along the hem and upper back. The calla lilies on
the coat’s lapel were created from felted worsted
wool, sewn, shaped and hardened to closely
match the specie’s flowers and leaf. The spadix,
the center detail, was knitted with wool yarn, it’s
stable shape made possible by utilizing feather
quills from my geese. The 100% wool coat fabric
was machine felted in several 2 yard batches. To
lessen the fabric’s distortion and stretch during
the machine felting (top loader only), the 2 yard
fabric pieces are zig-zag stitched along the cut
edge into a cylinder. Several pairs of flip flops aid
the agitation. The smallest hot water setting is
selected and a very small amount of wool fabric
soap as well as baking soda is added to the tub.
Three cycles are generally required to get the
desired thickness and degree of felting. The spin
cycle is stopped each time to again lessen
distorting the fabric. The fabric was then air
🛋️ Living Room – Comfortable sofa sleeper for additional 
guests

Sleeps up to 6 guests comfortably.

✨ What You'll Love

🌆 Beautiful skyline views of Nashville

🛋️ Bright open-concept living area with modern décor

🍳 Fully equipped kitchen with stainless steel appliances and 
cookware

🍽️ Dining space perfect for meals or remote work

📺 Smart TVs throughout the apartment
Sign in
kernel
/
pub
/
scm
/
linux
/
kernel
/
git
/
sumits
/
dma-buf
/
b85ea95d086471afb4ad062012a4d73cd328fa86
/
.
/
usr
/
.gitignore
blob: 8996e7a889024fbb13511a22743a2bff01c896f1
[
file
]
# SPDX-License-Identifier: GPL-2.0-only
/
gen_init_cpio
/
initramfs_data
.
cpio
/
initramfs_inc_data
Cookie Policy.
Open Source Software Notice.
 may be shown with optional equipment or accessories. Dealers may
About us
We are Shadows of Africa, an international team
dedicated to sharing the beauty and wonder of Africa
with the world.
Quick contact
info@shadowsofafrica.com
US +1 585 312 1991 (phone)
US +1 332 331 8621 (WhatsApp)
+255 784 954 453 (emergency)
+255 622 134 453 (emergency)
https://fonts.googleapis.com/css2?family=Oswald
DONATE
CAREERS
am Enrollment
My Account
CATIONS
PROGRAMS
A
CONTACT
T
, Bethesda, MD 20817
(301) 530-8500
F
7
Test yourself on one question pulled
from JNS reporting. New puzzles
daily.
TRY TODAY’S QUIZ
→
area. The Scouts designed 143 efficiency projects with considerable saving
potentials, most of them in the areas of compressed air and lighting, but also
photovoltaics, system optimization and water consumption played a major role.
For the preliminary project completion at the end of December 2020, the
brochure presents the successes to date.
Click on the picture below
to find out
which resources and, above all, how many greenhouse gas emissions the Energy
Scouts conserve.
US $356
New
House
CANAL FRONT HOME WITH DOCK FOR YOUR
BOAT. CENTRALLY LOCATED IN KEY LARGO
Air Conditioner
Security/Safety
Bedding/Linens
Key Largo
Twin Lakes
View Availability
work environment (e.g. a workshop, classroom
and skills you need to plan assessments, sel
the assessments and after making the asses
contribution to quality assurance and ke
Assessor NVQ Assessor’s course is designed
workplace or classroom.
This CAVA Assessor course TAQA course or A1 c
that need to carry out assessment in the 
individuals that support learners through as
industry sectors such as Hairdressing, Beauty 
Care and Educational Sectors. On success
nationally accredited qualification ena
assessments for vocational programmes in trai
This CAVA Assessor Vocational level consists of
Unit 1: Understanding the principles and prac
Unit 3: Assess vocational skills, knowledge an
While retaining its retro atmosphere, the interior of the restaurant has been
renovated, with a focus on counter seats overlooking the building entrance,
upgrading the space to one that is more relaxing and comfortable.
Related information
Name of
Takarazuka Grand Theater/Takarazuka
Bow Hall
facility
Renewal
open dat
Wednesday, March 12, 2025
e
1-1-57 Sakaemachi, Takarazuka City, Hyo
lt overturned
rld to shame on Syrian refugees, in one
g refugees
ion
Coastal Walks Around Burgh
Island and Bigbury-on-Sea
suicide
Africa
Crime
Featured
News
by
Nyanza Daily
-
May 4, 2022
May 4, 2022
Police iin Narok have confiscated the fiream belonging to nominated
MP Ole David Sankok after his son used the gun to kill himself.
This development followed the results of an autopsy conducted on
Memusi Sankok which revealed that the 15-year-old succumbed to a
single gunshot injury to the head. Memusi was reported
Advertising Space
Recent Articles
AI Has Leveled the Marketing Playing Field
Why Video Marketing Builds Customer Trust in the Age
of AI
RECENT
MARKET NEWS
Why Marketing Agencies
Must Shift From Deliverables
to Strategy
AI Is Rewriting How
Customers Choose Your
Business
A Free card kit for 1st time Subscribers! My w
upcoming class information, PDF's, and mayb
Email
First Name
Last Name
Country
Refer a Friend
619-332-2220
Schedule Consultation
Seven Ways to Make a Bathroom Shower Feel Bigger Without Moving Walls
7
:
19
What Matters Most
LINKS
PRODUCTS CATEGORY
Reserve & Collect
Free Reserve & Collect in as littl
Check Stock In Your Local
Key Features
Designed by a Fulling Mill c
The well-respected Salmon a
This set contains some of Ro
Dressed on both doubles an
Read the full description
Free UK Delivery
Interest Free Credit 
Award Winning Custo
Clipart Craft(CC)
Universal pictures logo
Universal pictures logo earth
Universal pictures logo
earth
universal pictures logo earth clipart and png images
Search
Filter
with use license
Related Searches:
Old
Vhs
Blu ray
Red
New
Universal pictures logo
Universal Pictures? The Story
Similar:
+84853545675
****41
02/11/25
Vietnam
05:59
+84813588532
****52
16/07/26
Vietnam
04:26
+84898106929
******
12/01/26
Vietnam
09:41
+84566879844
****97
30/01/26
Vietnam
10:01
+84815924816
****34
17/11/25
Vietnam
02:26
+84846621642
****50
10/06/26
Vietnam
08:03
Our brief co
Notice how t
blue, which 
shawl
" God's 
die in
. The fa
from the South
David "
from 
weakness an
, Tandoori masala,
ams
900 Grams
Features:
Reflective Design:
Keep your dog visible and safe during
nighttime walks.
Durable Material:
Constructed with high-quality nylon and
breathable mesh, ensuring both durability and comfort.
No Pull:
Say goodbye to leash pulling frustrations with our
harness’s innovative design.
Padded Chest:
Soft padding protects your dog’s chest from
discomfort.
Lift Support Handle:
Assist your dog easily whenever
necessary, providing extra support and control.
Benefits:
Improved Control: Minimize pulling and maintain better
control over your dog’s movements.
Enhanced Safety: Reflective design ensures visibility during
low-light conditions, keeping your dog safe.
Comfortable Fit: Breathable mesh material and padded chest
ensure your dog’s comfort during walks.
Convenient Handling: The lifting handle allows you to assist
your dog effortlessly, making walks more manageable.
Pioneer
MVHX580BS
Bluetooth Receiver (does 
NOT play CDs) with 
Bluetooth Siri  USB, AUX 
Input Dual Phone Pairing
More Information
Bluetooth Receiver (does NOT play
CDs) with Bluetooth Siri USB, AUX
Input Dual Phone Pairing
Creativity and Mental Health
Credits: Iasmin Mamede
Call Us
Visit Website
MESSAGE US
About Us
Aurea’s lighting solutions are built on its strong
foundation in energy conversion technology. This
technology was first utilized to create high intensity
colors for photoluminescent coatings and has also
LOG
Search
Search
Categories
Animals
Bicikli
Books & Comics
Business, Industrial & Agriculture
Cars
________________
Task requirements: Wherever the string "during" appears in the data above, report the whole line.

Output for this exercise:
lessen the fabric’s distortion and stretch during
Keep your dog visible and safe during
Enhanced Safety: Reflective design ensures visibility during
ensure your dog’s comfort during walks.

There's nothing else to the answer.